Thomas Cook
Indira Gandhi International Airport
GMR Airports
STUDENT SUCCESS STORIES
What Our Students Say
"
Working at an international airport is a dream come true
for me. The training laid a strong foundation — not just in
==
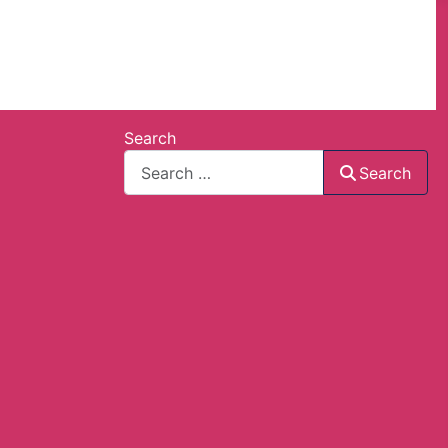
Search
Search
...
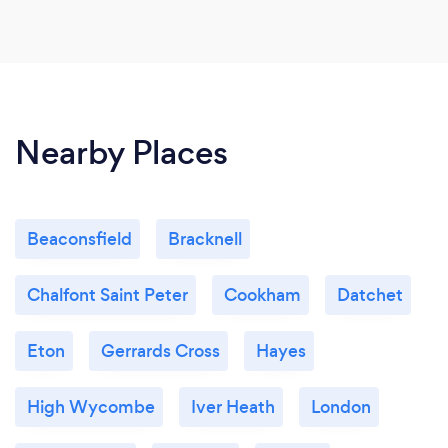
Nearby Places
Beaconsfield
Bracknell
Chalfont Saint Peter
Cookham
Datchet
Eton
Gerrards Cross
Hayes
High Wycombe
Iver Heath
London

ABOUT THIS EXERCISE: Your reply is to repeat, unchanged, the lines above running from the one with "GMR Airports" up to and including the one with "for me. The".

ANSWER FOR THE TASK:
GMR Airports
STUDENT SUCCESS STORIES
What Our Students Say
"
Working at an international airport is a dream come true
for me. The training laid a strong foundation — not just in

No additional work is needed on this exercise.